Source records
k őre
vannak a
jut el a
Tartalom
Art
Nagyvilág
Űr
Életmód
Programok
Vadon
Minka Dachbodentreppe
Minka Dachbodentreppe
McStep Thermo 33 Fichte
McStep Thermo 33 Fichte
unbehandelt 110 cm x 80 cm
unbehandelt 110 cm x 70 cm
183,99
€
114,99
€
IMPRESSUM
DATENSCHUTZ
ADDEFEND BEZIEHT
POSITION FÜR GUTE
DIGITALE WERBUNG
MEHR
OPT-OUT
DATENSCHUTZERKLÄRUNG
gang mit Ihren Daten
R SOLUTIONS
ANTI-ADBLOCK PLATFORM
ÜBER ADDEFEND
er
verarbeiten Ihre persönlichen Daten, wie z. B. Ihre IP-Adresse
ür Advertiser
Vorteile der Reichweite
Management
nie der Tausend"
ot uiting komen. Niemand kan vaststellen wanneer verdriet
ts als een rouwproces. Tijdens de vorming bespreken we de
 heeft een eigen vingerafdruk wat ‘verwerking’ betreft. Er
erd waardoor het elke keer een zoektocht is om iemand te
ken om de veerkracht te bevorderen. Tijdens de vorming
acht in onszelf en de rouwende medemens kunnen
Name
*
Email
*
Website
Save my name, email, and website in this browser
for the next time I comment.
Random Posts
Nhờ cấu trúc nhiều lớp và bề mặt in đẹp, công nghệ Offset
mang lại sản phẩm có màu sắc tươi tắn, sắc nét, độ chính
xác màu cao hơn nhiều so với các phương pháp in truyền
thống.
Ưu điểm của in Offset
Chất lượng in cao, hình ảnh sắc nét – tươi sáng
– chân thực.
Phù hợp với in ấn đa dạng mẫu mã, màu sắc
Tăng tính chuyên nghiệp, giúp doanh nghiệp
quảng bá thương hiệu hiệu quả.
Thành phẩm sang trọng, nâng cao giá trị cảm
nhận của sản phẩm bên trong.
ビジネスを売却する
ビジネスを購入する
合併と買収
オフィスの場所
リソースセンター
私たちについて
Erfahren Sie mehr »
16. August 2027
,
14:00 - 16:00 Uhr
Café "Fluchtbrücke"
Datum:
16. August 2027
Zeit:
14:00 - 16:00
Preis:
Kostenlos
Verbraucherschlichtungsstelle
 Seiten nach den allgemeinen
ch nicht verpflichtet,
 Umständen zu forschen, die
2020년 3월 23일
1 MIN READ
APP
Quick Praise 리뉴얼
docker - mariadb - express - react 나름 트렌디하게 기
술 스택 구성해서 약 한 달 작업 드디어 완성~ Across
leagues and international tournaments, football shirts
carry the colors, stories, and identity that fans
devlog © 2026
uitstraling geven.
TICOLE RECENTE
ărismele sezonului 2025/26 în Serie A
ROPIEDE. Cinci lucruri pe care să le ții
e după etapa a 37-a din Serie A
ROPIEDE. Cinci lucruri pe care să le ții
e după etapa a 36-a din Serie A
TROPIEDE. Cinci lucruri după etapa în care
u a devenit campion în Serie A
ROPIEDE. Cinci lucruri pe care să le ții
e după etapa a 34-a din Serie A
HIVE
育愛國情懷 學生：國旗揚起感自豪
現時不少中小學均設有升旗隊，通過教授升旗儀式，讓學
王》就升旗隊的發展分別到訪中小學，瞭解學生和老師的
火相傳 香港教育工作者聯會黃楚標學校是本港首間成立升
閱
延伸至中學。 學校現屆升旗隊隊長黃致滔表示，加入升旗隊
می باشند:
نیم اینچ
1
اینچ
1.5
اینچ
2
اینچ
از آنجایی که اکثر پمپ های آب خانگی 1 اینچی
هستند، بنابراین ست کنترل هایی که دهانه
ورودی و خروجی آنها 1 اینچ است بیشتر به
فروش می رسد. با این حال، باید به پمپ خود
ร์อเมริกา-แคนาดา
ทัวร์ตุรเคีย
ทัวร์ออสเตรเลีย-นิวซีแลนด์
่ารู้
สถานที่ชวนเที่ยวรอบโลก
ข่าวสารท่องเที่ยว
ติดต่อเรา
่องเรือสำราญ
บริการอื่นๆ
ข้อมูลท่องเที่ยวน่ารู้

- _Activity_: Whatever appears in the lines above should be copied exactly.

- _Output of the exercise_:
k őre
vannak a
jut el a
Tartalom
Art
Nagyvilág
Űr
Életmód
Programok
Vadon
Minka Dachbodentreppe
Minka Dachbodentreppe
McStep Thermo 33 Fichte
McStep Thermo 33 Fichte
unbehandelt 110 cm x 80 cm
unbehandelt 110 cm x 70 cm
183,99
€
114,99
€
IMPRESSUM
DATENSCHUTZ
ADDEFEND BEZIEHT
POSITION FÜR GUTE
DIGITALE WERBUNG
MEHR
OPT-OUT
DATENSCHUTZERKLÄRUNG
gang mit Ihren Daten
R SOLUTIONS
ANTI-ADBLOCK PLATFORM
ÜBER ADDEFEND
er
verarbeiten Ihre persönlichen Daten, wie z. B. Ihre IP-Adresse
ür Advertiser
Vorteile der Reichweite
Management
nie der Tausend"
ot uiting komen. Niemand kan vaststellen wanneer verdriet
ts als een rouwproces. Tijdens de vorming bespreken we de
 heeft een eigen vingerafdruk wat ‘verwerking’ betreft. Er
erd waardoor het elke keer een zoektocht is om iemand te
ken om de veerkracht te bevorderen. Tijdens de vorming
acht in onszelf en de rouwende medemens kunnen
Name
*
Email
*
Website
Save my name, email, and website in this browser
for the next time I comment.
Random Posts
Nhờ cấu trúc nhiều lớp và bề mặt in đẹp, công nghệ Offset
mang lại sản phẩm có màu sắc tươi tắn, sắc nét, độ chính
xác màu cao hơn nhiều so với các phương pháp in truyền
thống.
Ưu điểm của in Offset
Chất lượng in cao, hình ảnh sắc nét – tươi sáng
– chân thực.
Phù hợp với in ấn đa dạng mẫu mã, màu sắc
Tăng tính chuyên nghiệp, giúp doanh nghiệp
quảng bá thương hiệu hiệu quả.
Thành phẩm sang trọng, nâng cao giá trị cảm
nhận của sản phẩm bên trong.
ビジネスを売却する
ビジネスを購入する
合併と買収
オフィスの場所
リソースセンター
私たちについて
Erfahren Sie mehr »
16. August 2027
,
14:00 - 16:00 Uhr
Café "Fluchtbrücke"
Datum:
16. August 2027
Zeit:
14:00 - 16:00
Preis:
Kostenlos
Verbraucherschlichtungsstelle
 Seiten nach den allgemeinen
ch nicht verpflichtet,
 Umständen zu forschen, die
2020년 3월 23일
1 MIN READ
APP
Quick Praise 리뉴얼
docker - mariadb - express - react 나름 트렌디하게 기
술 스택 구성해서 약 한 달 작업 드디어 완성~ Across
leagues and international tournaments, football shirts
carry the colors, stories, and identity that fans
devlog © 2026
uitstraling geven.
TICOLE RECENTE
ărismele sezonului 2025/26 în Serie A
ROPIEDE. Cinci lucruri pe care să le ții
e după etapa a 37-a din Serie A
ROPIEDE. Cinci lucruri pe care să le ții
e după etapa a 36-a din Serie A
TROPIEDE. Cinci lucruri după etapa în care
u a devenit campion în Serie A
ROPIEDE. Cinci lucruri pe care să le ții
e după etapa a 34-a din Serie A
HIVE
育愛國情懷 學生：國旗揚起感自豪
現時不少中小學均設有升旗隊，通過教授升旗儀式，讓學
王》就升旗隊的發展分別到訪中小學，瞭解學生和老師的
火相傳 香港教育工作者聯會黃楚標學校是本港首間成立升
閱
延伸至中學。 學校現屆升旗隊隊長黃致滔表示，加入升旗隊
می باشند:
نیم اینچ
1
اینچ
1.5
اینچ
2
اینچ
از آنجایی که اکثر پمپ های آب خانگی 1 اینچی
هستند، بنابراین ست کنترل هایی که دهانه
ورودی و خروجی آنها 1 اینچ است بیشتر به
فروش می رسد. با این حال، باید به پمپ خود
ร์อเมริกา-แคนาดา
ทัวร์ตุรเคีย
ทัวร์ออสเตรเลีย-นิวซีแลนด์
่ารู้
สถานที่ชวนเที่ยวรอบโลก
ข่าวสารท่องเที่ยว
ติดต่อเรา
่องเรือสำราญ
บริการอื่นๆ
ข้อมูลท่องเที่ยวน่ารู้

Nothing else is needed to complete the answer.